Reseach areas of our group

Phylogeographic context of human maternal and paternal lineages  

The topology of human mitochondrial tree and the origin and diversity of modern human populations  

Introductory remarks regarding molecular evolution and human mitochondrial DNA and Y-chromosomal studies  

 
Introduction

To address the question "Where did we come from?" in contemporary world scientists use different ways - the methods of linguistics, physical anthropology, and archaeology. The molecular anthopolgy is therefore a multidiciplinary field - resently established term 'archaeogenetics' should reveal its best essense. The parts of human genome we are using in our studies are selected on three main criteria:

1. relatively fast mutation rate

2. inherited uniparentally

3. do not recombine

In mammals these criteria apply to mitochondrial DNA and to the nonrecombining part of Y-chromosome. Every person inherits its mitochondrial genome from his/her mother. The Y-chromosome is only transmitted from father to son. The ideological bases for reconstructing the evloutionary events using the genetic variation dates back into 1962 when Linus Pauling and Emile Zuckerkandl proposed the existence of molecular evolutionary clock or just molecular clock. Mutation in our genome occur at regular rate, however, the rate is not homogenuous in different regions of our genome. Those mutations can be beneficial of fatal, but mostly neutral for the phenotype.

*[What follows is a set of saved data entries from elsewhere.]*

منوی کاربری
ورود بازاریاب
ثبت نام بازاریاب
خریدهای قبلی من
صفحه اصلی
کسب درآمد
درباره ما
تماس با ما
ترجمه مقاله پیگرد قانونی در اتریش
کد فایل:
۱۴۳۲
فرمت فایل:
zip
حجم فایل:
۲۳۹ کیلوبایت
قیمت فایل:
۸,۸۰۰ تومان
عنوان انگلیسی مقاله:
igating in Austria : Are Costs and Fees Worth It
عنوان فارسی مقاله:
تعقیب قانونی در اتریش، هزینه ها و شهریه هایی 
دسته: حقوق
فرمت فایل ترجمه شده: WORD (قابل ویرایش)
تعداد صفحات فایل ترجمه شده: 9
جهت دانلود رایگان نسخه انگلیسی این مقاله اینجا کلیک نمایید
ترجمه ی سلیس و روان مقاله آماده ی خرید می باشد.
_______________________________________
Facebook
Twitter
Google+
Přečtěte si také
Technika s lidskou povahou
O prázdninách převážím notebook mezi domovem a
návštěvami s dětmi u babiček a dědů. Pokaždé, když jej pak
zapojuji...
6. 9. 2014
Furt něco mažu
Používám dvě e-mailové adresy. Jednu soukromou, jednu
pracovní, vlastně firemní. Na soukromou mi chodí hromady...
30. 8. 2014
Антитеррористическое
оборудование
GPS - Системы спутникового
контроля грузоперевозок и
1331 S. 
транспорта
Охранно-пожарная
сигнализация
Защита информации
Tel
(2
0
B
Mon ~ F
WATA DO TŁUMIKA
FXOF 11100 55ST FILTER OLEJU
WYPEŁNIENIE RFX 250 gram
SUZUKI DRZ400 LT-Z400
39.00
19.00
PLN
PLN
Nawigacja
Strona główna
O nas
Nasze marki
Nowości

Therefore, those mostly neutral mutations accumulate and the population diversifies during many generations.

mitochondrial DNA

About the same time, in the middle of 1960ties, the DNA in chicken and yeast mitochondria was discovered (Nass and Nass 1963, Schatz et al. 1964). Since 1981, after the sequencing the human mitochondrial genome, the firm ground for further studies was established. The 'Out of Africa' hypothesis as the main step in mtDNA studies of mid 1980ties, by Rebecca Cann and coworkers, was still under frequent discussion until the end of 20th century. The first part of the 1990ties was a period for studing the restriction fragment length polymorphism (RFLP) among different populations. At the same time sequencing efforts started to develop faster, and the data about first hypervariable segment (HVS-I) of D-loop of mtDNA began to accumulate. The second half of 1990ties brought enlightment into the real topology of the global mitochondrial DNA tree, as the RFLP data from the coding region and D-loop data were combined (Torroni et al. 1996). The beginning of the 21. century has brought us a new era - large amounts of complete mtDNA sequences, clarifying the topology of the tree (Finnilš et al. 2001, Maca-Meyer et al. 2001, Herrnstadt et al. 2002), and giving more information about the 'ticking rate' of molecular clock.

Y-chromosome

DNA variation studies for Y-chromosome orginate since mid 1980ties when first RFLP markers were established. Many RFLP markers were discovered during the following ten years. In the beginning of 1990ties researchers started to use pulse field gel electrophoresis (PFGE) for variation analysis. In 1995 a method for discovery of new mutations was used on Y-chromosome (Underhill, Oefner et al. 1995). This method is still in wide use around the globe for determining the new polymorphic sites in genome. During the second half of the 1990ties new type of mutations were studied - these involved many microsatellites, several minisattelites, large insertions/deletions, and pointmutations. At the same time several different nomencatures and phylogenetic trees were developed. Recently most of these different approaches were unified by Y-chromosome consortium, and the further work in this respect relies on the clarifying of the topology of this tree. The beginning of 21. century is going to be the era of full genomic sequences, but in case of the Y-chromosome there is still long way to go, before we will have the detailed information about complete Y-chromosome and its diversity.